A phone book is essentially a lookup from a name (key) to a phone number (value.) A very common operation in software. In many cases, software will just linearly iterate over the records until the key is hit to return the matching value. In Linq in C#:

records.First(r => r.Name == name).Phone

This is what I would call a sub-human approach. No human has ever looked through a phone book linearly from the start until coming across the target name. Even though the computer might still be faster using this approach, the approach itself is less efficient.

The human way to find a name in a phone book relies on the fact that the names are ordered. You'd open the phone book in some location to determine whether the target name is in front or behind that location. This reduces the relevant part of the phone book and you can continue doing this until you've found the correct location of the target name. This comes down to a binary search and this would be on par with the human approach.

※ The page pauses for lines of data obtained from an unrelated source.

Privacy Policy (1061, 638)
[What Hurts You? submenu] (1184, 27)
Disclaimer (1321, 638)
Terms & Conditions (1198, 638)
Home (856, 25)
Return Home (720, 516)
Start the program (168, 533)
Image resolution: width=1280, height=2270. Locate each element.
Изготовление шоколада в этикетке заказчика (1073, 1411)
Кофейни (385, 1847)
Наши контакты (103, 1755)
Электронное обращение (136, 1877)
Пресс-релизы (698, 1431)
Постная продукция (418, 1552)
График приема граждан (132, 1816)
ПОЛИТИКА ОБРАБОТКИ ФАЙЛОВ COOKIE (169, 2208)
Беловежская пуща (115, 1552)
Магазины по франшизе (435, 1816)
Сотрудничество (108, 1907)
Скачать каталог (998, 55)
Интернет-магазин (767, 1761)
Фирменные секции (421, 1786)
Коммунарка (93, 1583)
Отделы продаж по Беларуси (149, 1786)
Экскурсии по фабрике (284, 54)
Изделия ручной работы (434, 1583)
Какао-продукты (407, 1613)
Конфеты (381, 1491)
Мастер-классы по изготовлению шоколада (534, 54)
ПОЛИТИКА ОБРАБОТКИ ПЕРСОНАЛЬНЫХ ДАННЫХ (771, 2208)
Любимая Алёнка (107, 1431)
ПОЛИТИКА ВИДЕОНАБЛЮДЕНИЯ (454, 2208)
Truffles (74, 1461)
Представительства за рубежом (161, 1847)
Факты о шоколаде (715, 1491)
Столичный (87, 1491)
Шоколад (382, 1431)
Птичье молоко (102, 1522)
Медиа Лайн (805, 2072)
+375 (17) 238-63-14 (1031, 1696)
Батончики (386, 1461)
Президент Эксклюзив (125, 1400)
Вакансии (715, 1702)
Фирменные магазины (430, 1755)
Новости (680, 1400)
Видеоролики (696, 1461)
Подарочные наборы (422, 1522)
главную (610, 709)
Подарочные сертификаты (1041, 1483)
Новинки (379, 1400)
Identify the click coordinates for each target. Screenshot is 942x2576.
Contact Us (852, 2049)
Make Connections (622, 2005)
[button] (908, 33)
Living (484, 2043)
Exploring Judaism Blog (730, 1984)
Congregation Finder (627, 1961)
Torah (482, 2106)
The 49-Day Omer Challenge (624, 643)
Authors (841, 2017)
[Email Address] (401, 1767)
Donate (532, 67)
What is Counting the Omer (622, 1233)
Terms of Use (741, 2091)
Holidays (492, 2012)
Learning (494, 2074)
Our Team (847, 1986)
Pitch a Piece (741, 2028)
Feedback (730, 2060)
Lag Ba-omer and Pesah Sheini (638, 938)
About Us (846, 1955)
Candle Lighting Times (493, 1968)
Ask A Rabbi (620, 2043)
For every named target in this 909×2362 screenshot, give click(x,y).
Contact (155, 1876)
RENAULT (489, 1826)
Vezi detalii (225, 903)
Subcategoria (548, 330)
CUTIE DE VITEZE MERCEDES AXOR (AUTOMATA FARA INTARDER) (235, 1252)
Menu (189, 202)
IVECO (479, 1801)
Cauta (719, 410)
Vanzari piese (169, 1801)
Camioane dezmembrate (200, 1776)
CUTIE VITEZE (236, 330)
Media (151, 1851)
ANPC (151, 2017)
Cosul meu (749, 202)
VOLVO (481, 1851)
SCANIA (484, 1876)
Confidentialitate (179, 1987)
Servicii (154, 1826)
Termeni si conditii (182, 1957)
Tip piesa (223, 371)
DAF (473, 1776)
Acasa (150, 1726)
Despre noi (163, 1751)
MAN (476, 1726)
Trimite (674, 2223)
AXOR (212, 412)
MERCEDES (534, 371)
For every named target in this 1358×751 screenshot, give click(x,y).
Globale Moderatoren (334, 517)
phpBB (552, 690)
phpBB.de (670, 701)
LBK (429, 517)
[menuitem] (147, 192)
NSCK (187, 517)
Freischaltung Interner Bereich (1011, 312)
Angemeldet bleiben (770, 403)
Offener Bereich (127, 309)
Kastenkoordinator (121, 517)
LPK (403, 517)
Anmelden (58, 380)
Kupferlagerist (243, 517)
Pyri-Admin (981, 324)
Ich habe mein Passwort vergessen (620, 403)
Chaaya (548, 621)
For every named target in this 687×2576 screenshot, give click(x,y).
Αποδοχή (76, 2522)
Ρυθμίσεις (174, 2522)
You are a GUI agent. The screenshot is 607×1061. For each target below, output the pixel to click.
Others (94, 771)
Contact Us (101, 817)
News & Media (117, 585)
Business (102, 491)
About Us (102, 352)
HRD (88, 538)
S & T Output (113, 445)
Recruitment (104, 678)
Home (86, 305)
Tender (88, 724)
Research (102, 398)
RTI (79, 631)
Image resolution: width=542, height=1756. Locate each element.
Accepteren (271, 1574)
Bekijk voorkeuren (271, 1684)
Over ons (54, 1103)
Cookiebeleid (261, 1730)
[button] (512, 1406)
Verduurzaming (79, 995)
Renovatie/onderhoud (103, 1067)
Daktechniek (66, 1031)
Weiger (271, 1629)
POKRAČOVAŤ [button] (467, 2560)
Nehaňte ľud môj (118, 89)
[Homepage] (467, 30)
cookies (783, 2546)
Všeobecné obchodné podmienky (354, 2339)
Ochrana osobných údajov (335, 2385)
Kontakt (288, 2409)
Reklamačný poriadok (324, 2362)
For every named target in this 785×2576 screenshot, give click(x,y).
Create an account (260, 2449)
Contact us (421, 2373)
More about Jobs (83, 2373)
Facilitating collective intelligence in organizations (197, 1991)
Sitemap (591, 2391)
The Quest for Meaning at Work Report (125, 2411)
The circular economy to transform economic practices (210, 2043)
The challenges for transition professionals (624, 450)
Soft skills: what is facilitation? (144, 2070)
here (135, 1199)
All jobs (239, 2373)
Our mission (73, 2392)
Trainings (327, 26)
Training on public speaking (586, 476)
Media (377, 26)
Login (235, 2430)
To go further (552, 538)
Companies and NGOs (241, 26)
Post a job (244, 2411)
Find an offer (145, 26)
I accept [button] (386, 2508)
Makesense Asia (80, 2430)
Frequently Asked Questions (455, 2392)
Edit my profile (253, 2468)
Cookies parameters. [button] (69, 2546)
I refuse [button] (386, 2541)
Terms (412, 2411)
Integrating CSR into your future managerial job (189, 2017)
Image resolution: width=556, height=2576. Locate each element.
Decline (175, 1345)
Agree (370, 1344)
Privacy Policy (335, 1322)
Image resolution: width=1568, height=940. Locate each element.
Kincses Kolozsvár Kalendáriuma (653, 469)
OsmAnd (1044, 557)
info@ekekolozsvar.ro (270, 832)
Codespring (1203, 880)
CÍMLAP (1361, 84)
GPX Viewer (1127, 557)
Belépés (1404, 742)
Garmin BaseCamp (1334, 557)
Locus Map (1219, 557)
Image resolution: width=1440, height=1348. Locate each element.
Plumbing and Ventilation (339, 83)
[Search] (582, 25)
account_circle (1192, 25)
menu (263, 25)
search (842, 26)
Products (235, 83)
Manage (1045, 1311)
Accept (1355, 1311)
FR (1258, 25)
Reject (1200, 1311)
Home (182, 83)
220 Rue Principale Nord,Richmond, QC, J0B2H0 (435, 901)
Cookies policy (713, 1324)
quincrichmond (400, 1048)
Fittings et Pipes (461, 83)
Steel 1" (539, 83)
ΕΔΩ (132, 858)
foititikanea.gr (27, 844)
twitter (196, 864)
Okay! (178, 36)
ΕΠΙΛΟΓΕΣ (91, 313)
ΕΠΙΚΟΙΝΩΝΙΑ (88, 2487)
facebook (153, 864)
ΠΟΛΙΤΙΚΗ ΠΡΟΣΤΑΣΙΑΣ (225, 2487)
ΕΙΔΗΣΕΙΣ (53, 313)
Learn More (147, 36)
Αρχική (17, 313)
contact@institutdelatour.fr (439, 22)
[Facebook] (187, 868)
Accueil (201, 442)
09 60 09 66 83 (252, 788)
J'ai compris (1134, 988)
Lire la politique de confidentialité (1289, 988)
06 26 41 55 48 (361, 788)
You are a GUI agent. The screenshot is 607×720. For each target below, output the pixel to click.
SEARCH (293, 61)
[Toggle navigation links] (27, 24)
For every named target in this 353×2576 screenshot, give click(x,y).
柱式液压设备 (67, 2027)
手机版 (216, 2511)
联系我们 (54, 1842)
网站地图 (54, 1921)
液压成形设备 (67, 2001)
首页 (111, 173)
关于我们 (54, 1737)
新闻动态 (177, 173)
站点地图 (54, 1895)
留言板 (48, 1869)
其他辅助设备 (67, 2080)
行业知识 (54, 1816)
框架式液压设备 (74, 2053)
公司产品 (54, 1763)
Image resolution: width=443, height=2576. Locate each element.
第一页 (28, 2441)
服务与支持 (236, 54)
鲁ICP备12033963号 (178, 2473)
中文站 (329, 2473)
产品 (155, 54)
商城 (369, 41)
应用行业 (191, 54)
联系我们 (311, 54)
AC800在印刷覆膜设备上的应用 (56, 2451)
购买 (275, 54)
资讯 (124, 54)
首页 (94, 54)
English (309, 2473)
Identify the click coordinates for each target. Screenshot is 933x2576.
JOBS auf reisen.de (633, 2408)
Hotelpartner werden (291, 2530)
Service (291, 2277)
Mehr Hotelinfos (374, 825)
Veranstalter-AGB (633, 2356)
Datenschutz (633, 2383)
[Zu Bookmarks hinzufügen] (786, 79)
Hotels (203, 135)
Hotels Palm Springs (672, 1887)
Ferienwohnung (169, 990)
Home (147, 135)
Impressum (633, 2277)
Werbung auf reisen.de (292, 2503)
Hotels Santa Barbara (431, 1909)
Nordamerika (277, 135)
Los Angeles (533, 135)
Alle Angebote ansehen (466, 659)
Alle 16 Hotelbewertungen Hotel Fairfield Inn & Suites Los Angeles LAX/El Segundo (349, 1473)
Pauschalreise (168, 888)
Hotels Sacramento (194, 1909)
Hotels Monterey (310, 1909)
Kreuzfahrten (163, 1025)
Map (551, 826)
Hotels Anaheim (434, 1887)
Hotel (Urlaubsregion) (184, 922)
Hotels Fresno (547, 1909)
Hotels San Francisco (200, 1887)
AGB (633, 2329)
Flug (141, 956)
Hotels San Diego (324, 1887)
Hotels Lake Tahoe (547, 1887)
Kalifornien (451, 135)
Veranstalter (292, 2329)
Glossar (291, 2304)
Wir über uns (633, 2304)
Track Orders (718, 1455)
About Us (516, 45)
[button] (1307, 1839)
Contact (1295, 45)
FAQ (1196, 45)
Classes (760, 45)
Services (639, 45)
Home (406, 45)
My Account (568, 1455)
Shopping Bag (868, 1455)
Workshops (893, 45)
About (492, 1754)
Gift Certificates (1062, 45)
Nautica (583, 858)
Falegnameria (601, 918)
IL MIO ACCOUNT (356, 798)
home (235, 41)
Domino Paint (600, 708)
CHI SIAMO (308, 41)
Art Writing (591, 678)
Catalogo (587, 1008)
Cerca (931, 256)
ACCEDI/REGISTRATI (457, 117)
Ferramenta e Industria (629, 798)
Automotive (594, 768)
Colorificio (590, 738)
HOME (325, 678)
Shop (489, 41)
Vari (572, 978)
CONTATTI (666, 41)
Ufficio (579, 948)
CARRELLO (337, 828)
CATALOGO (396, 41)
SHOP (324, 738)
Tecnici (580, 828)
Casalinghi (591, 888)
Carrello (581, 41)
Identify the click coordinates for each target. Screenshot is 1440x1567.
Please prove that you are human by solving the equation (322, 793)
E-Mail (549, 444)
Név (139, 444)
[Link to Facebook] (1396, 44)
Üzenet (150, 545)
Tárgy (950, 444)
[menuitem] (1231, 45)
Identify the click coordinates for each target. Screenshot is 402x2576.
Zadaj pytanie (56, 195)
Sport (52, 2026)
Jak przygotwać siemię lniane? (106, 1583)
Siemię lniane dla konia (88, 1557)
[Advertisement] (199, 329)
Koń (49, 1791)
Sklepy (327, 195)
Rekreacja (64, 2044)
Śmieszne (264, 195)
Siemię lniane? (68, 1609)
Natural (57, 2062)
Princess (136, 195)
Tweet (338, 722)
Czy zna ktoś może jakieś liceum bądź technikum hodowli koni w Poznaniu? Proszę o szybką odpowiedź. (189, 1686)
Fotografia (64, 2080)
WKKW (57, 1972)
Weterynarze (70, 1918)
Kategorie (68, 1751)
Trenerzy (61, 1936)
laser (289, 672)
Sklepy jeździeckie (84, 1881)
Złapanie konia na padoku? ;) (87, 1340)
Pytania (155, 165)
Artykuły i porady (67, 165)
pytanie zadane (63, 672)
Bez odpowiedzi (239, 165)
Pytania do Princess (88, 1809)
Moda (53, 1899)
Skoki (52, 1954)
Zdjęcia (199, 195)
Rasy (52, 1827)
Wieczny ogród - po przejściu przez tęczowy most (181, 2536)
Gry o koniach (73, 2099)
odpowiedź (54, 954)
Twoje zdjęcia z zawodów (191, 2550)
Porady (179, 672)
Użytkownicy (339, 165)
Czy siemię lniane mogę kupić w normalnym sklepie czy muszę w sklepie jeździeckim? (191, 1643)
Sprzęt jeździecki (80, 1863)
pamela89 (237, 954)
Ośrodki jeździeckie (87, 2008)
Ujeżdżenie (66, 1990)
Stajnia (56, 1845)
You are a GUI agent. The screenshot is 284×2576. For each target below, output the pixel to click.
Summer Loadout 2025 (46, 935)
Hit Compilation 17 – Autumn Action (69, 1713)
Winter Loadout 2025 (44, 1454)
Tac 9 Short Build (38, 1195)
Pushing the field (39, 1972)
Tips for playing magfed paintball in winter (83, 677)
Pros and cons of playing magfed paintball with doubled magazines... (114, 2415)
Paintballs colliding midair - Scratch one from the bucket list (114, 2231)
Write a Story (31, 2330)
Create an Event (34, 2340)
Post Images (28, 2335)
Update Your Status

Using a hash table is an even better approach for this problem and allows the time needed for the lookup to be independent from the size of the phone book. It's quite rare to have an algorithm with a running time that is not related to the size of the input.

Both indexing options (binary tree or hash) are very common in databases and are also generally available in programming languages. It's just a matter of realizing that it would be beneficial to use it. Again, even iterating linearly over a dataset the size of a typical phone book can be done with a computer quite fast.

So, back to running orders. The linear iterations option is denoted O(N), meaning that the time doubles every time the phone book doubles in size. The binary search is denoted O(log N), meaning that the time increments by the same amount every time the phone book doubles in size. The hash table option is O(1), meaning that time stays the same every time the phone book doubles in size.

Quite a difference, but I mainly find it interesting that the typical human behavior gravitates to the middle option, while it's quite common to gravitate to the slower option when implemented in software. Even though an even faster option is readily available.

Of course, for very thin phone books, the difference might be neglectable and then its easy to favor the cleaner notation of a linear search. And it takes time to create the data structure, so it's only useful when used often enough.